- **PROBLEM STATEMENT**:
The data below holds the lines to copy: everything from the line containing "Impressionante o nível" to the line containing "node12をnode16に", both ends included, set down exactly.

━━━━━ RECORDS SUPPLIED ━━━━━

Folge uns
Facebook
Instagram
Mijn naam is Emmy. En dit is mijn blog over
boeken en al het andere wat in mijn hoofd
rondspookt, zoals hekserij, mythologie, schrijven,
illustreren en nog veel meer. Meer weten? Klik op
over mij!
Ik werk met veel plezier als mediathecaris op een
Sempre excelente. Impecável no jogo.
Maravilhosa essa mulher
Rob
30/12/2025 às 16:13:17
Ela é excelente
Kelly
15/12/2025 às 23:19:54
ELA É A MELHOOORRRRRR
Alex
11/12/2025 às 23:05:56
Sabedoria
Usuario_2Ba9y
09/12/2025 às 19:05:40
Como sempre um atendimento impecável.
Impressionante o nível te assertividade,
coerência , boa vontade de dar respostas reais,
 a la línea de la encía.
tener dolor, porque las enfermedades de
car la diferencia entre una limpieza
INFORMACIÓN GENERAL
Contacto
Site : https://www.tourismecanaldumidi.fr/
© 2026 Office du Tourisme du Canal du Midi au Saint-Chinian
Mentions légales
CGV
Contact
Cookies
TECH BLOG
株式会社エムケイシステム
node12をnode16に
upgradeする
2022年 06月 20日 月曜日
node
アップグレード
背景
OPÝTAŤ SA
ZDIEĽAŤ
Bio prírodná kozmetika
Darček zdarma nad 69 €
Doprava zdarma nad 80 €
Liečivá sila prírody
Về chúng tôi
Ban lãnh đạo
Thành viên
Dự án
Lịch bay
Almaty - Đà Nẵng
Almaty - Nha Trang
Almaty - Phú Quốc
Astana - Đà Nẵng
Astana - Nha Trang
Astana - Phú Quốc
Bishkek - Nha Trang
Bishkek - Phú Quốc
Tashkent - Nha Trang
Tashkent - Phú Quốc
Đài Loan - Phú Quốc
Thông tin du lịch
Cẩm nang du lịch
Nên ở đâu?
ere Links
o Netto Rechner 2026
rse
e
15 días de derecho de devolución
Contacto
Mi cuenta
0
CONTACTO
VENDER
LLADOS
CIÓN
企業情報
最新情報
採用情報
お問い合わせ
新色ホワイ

━━━━━

- **COMPLETED EXERCISE**:
Impressionante o nível te assertividade,
coerência , boa vontade de dar respostas reais,
 a la línea de la encía.
tener dolor, porque las enfermedades de
car la diferencia entre una limpieza
INFORMACIÓN GENERAL
Contacto
Site : https://www.tourismecanaldumidi.fr/
© 2026 Office du Tourisme du Canal du Midi au Saint-Chinian
Mentions légales
CGV
Contact
Cookies
TECH BLOG
株式会社エムケイシステム
node12をnode16に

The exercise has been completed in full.